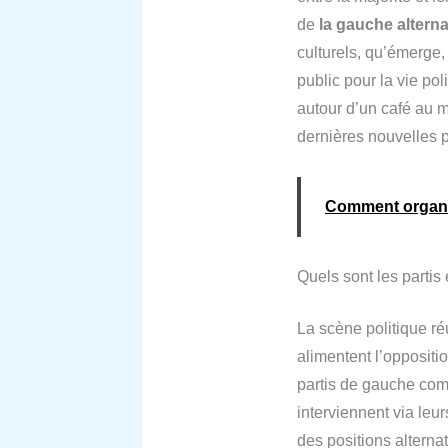
de
la gauche alterna
culturels, qu’émerge,
public pour la vie pol
autour d’un café au 
dernières nouvelles p
Comment organi
Quels sont les partis 
La scène politique ré
alimentent l’oppositi
partis de gauche c
interviennent via leurs
des positions alterna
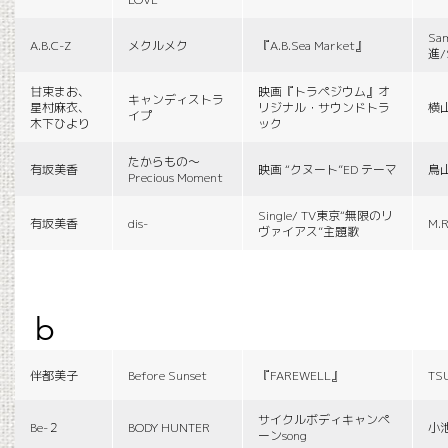
Sa
A.B.C-Z
メクルメク
『A.B.Sea Market』
進/
甘束まお、
映画『トラペジウム』オ
キャンディストラ
星村麻衣、
リジナル・サウンドトラ
横
イプ
木下ひより
ック
たからもの〜
有坂美香
映画 “クヌート”ED テーマ
鳥
Precious Moment
Single/ TV東京“無限のリ
有坂美香
dis-
M.R
ヴァイアス”主題歌
b
伴都美子
Before Sunset
『FAREWELL』
TS
サイクルボディキャンペ
Be-２
BODY HUNTER
小
ーンsong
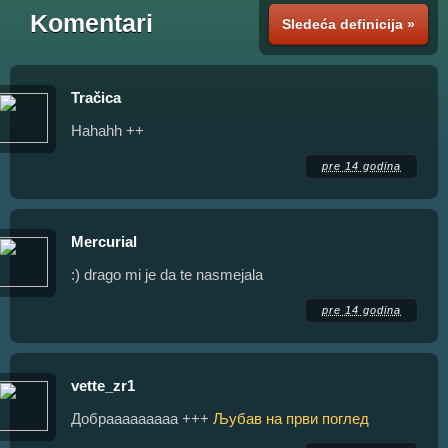
Komentari
Sledeća definicija »
Tračica
Hahahh ++
pre 14 godina
Mercurial
:) drago mi je da te nasmejala
pre 14 godina
vette_zr1
Добрааааааааа +++
Љубав на први поглед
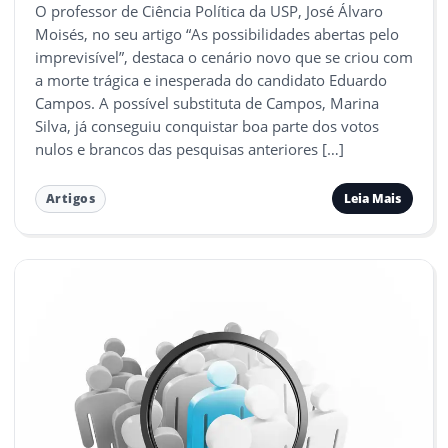
O professor de Ciência Política da USP, José Álvaro
Moisés, no seu artigo “As possibilidades abertas pelo
imprevisível”, destaca o cenário novo que se criou com
a morte trágica e inesperada do candidato Eduardo
Campos. A possível substituta de Campos, Marina
Silva, já conseguiu conquistar boa parte dos votos
nulos e brancos das pesquisas anteriores […]
Leia Mais
Artigos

☆ ☆ ☆ ☆ ☆

> [Task brief]: In the entries above, find every line holding the word "partis" and copy it out.

> [Response box]:
Quels sont les partis 
partis de gauche c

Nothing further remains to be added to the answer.